There's been much talk about the music industry and artificial intelligence in music. I want to explore this alongside the original purpose of music. Contrary to a believe that 'a song' is a moment-in-time recording, I am convinced music is alive and always evolving. From ancient bards passing down tales orally, to modern algorithms generating music, it reflects its time, carrying cultural nuances and societal shifts.

Before the advent of writing, stories and songs were shared orally. Each storyteller or bard added their unique flair, ensuring that no two renditions were ever truly identical. However, with the introduction of the likes of writing and audio recording, stories and songs became standardised. This allowed the artists to reach wider audiences, preserving cultural narratives and fostering shared understanding. But in doing so, the ever-changing nature of music was lost.
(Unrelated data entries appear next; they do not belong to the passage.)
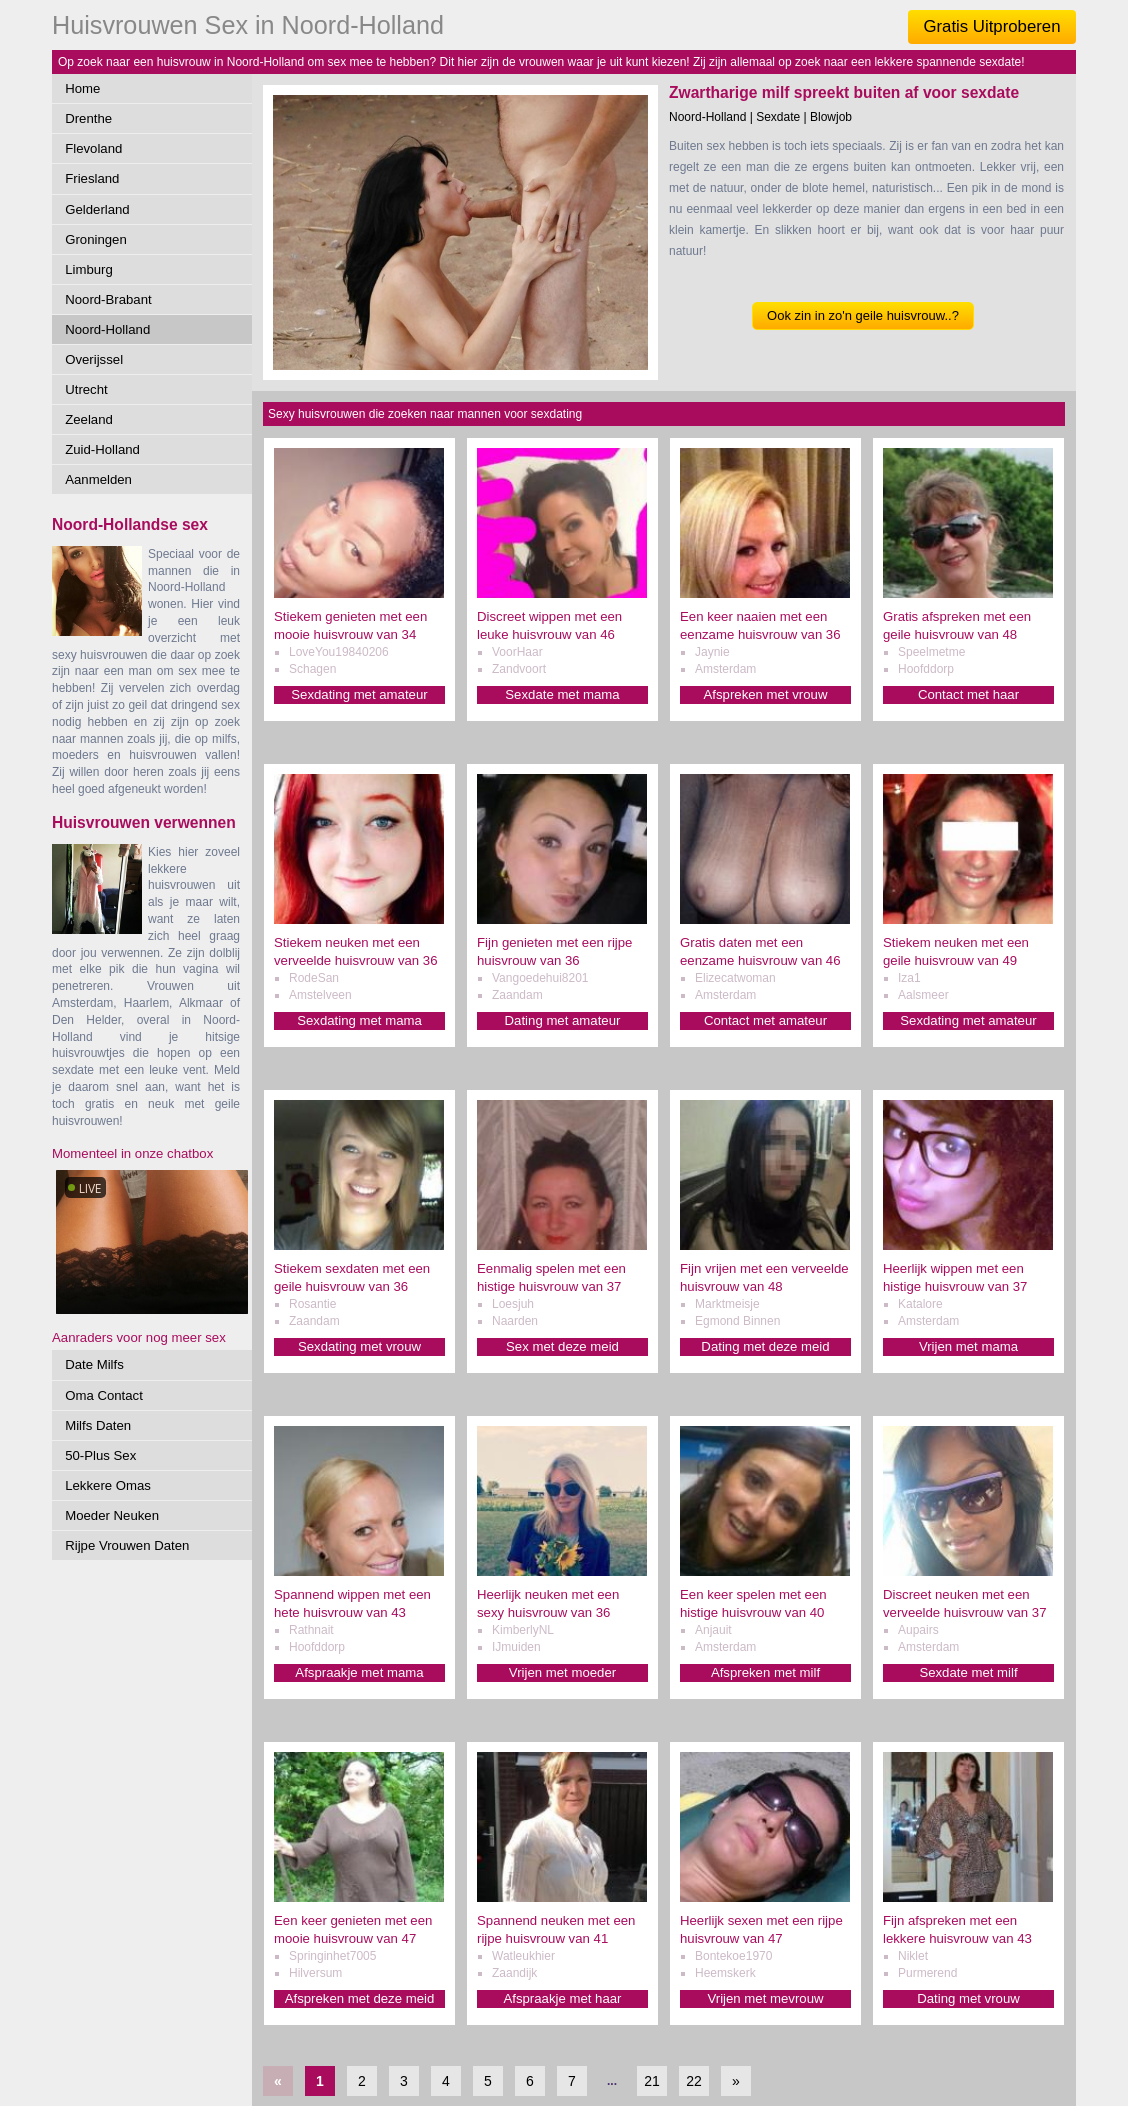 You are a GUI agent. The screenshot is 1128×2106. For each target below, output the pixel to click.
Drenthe (88, 118)
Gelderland (97, 209)
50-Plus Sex (100, 1455)
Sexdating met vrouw (359, 1346)
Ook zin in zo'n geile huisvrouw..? (863, 315)
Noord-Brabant (108, 299)
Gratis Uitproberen (991, 26)
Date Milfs (94, 1364)
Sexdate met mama (562, 694)
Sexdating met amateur (359, 694)
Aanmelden (98, 479)
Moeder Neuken (112, 1515)
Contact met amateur (765, 1020)
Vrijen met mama (968, 1346)
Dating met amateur (563, 1020)
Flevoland (93, 148)
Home (82, 88)
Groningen (96, 239)
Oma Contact (104, 1395)
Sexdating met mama (359, 1020)
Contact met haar (968, 694)
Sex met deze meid (562, 1346)
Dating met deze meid (765, 1346)
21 (652, 2081)
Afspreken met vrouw (766, 694)
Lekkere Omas (108, 1485)
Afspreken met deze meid (360, 1998)
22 (694, 2081)
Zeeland (89, 419)
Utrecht (86, 389)
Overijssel (94, 359)
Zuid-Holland (102, 449)
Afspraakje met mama (359, 1672)
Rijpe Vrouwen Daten (127, 1545)
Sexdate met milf (968, 1672)
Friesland (92, 178)
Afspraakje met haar (562, 1998)
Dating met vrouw (968, 1998)
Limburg (89, 269)
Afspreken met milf (765, 1672)
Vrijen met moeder (562, 1672)
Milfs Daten (98, 1425)
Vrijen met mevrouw (765, 1998) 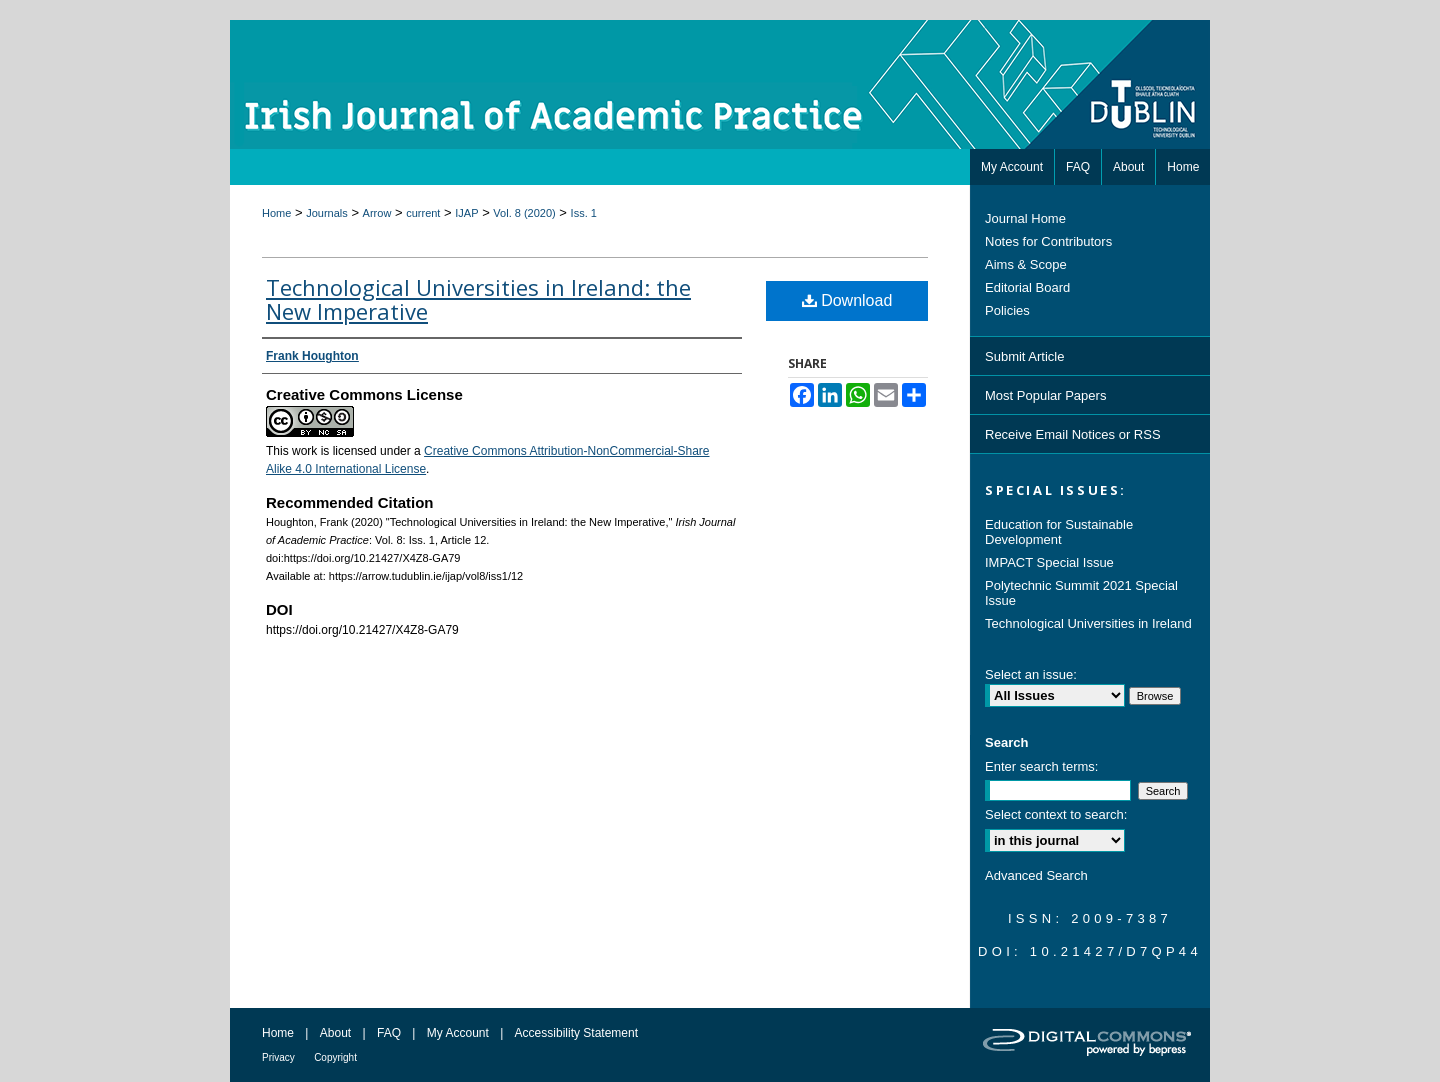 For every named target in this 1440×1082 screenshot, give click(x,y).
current (423, 213)
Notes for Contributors (1048, 241)
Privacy (278, 1057)
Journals (327, 213)
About (335, 1033)
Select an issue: (1031, 674)
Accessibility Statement (576, 1033)
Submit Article (1024, 356)
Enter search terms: (1041, 766)
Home (276, 213)
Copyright (335, 1057)
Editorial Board (1027, 287)
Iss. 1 (584, 213)
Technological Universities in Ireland (1088, 623)
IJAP (466, 213)
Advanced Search (1036, 875)
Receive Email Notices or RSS (1073, 434)
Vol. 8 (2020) (524, 213)
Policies (1007, 310)
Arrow (377, 213)
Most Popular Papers (1045, 395)
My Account (458, 1033)
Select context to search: (1056, 814)
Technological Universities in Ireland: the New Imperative (478, 299)
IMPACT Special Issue (1049, 562)
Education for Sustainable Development (1059, 532)
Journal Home (1025, 218)
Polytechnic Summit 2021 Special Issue (1081, 593)
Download (847, 300)
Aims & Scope (1026, 264)
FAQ (389, 1033)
Later, artists used technology to give music their own spin. Breaking away from the standardisation, ever so slightly. By remixing and sampling they gave old songs new life and new audiences. It encouraged cross-genre and cross-cultural collaborations, keeping music fresh and relevant.

With advancements in AI, we're entering a new musical era where AI can create endless variations while adapting to cultural shifts. Both in composition and in recording, AI can cater to individual tastes and produce vast amounts of tailored music. Bringing back a certain malleability to music, even in its recorded form. Artists now release multi-language songs for global markets, recording in one language while AI seamlessly translates and 'sings' in another.

As we navigate this new musical landscape shaped by AI, it's crucial to strike a balance between tradition and innovation. Recordings have done more than just standardise storytelling; they've set a norm for how we experience music. From the days of piano rolls to today's streaming services, we've been presented with a consistent method to engage with 'standardised' tunes.

The challenge ahead isn't necessarily AI-assisted music—its presence is undeniable and here to stay. The real task is ensuring AI-supported musicians find their audience. We must optimise distribution and monetisation channels for this new evolution in music, ensuring that modern-day bards receive the support they need to keep the age-old tradition of storytelling alive.